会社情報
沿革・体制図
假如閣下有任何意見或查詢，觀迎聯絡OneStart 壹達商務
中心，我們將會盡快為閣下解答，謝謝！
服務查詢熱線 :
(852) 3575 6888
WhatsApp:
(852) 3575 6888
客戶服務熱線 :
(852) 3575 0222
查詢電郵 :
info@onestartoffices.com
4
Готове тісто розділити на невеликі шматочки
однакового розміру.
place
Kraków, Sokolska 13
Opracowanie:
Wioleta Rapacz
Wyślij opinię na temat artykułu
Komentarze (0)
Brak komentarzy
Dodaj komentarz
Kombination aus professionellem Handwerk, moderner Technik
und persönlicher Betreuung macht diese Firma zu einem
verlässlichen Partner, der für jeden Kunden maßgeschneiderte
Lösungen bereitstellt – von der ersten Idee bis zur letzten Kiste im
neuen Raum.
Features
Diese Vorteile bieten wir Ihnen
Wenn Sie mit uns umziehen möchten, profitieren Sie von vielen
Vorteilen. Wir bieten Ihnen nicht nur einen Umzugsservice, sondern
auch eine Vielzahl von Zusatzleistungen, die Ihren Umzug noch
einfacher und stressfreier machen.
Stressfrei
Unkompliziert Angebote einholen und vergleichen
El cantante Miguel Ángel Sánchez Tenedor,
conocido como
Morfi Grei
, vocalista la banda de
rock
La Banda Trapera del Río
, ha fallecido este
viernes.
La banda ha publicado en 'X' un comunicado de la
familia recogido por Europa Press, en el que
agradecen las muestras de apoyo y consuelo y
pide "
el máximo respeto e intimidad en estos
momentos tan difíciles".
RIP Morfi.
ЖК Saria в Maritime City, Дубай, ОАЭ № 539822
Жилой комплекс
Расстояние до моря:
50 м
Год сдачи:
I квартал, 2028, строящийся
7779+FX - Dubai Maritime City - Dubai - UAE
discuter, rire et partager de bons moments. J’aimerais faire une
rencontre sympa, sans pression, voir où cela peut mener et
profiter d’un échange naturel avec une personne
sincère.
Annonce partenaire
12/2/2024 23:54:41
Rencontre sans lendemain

• About this task:
From the line containing "Annonce partenaire" to the final line of the data, repeat each line exactly. Include both ends.

• Response:
Annonce partenaire
12/2/2024 23:54:41
Rencontre sans lendemain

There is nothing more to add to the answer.